The discovery of being diabetic is worrisome. I was diagnosed as being pre-diabetic more than a year ago. There a weapon in the arsenal to fight high blood sugar and to lower both blood glucose and A1c levels. You wrote about it in one of previous emails. It's minestone for breakfast and walking for exercise.
I've been eating homemade minestrone for breakfast for over a year. It has lowered my blood glucose levels. I make a batch for about 10 breakfasts which is very thick with beans and grains. Beans and grains are 'resistant starches' which do NOT convert to glucose in the stomach or small intestine. The above ingredient list is with what I make the thick soup.
Art says he reserves and uses the liquor created by cooking the beans before making the minestrone, but doesn't give quantities, and I can understand him, because it's very difficult to be precise with something of this kind -- different beans have different flavors, the intensity of the flavor of the onions will vary with the season and the kind of onion, and so on. The one thing I would do is chop the vegetables, not too finely, and -- during the winter months -- use two kinds of cabbage, kale and Savoy.

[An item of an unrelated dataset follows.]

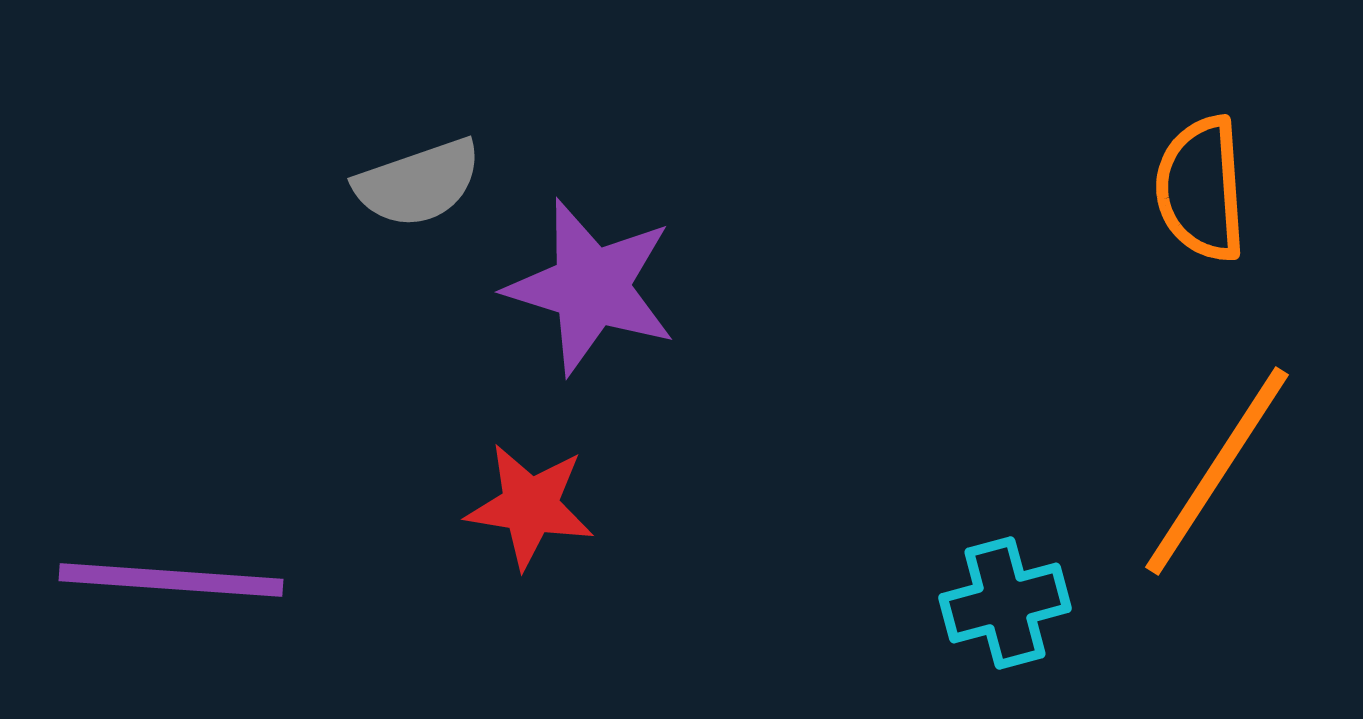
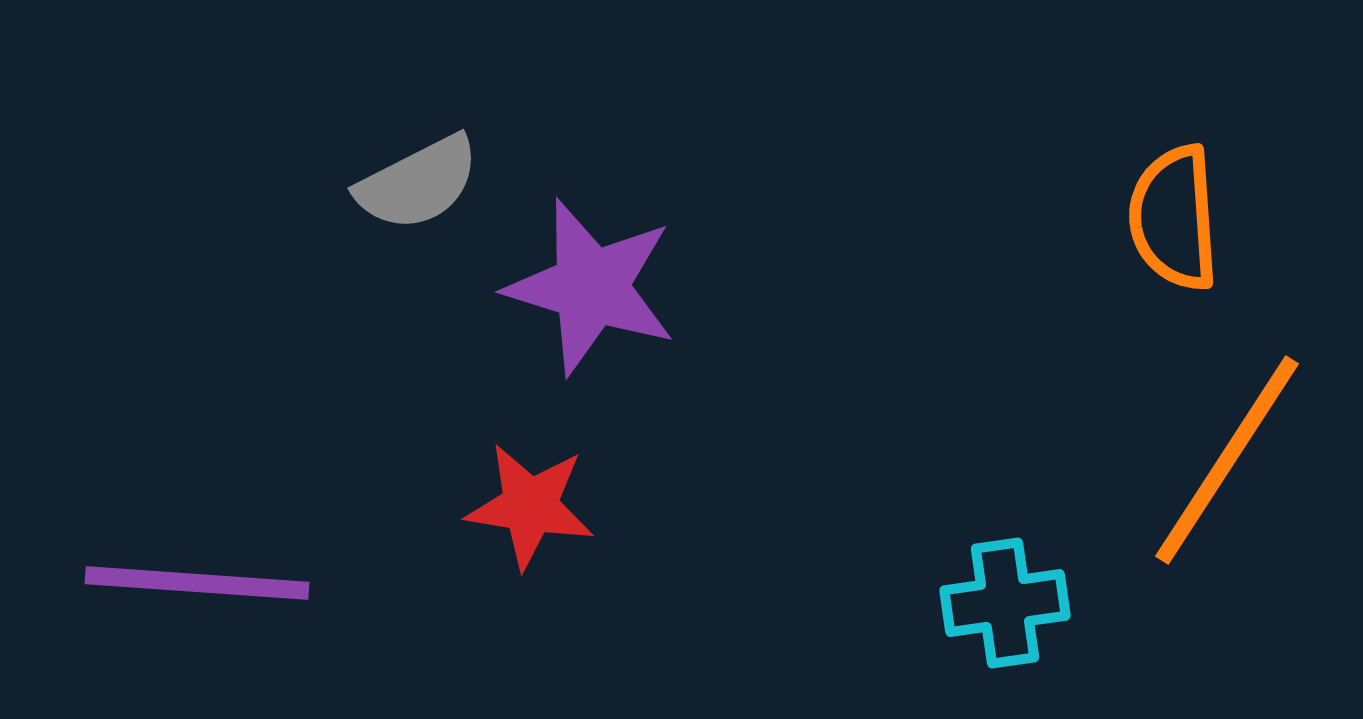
gray semicircle: rotated 8 degrees counterclockwise
orange semicircle: moved 27 px left, 29 px down
orange line: moved 10 px right, 11 px up
purple line: moved 26 px right, 3 px down
cyan cross: rotated 7 degrees clockwise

In terms of cooking times, if you're using dried beans soak them over night, and cook them the next day until soft but not falling apart, about an hour (at the most).
While they're cooking boil the remaining vegetables in a second pot in enough water to obtain 5-6 quarts of soup when you add the beans and their liquor. When the beans are cooked stir them into the second pot, check seasoning, and divvy the soup into individual portions for freezing if you're going to be having it for breakfast. If you're instead serving it to the family for lunch or dinner this step is superfluous.
Returning to Art's note:
There are many scientific articles from juried journals that suggest resistant starches aid in fighting high blood glucose.
T'invio cordialissimi saluti, Art PS: I forgot to mention that after several months of eating my minestrone for breakfast my total cholesterol level dropped from over 300 to 111. My cardiologist, who has been following my hyperlipidemia for more than 20 years, had only 2 words to say about the drop in both the lipid level and the loss of 20 pounds by walking for exercise...
The interactivity of the Internet is a wonderful thing!
John Asks, This sounds like a great recipe, but there is no mention of how the barley is cooked. Does Art cook it separately from the beans and vegetables and then combine. I realize this is probably not relevant to the end result, but i am curious.
And Art Replies:
The barley happens to be 'pearl' barley, a processed rather than whole grain variety. Unfortunately, the former variety is not as nutritious as the latter one. I rinse the barley in a strainer to get rid of any dust that may be on it. The barley is then added to the stock pot after the partially cooked beans and the bean liquor has been added. The barley is not cooked separately. With the exception of the partially cooked beans, all the ingredients are cooked in one pot. The beans are finished cooking in the large stock pot with all the other ingredients.
I did not included measurements with the ingredient list because one can add amounts according to one's taste. Ingredients, of course, can vary. For example, one can use broccoli or cauliflower instead of cabbage. The minestrone which I make is essentially vegetarian altho one can include meat. Sometimes I add leftover gravy to the minestrone rather than discarding the gravy. Sometimes I added Asian sauces to the minestrone. I like to play with my food.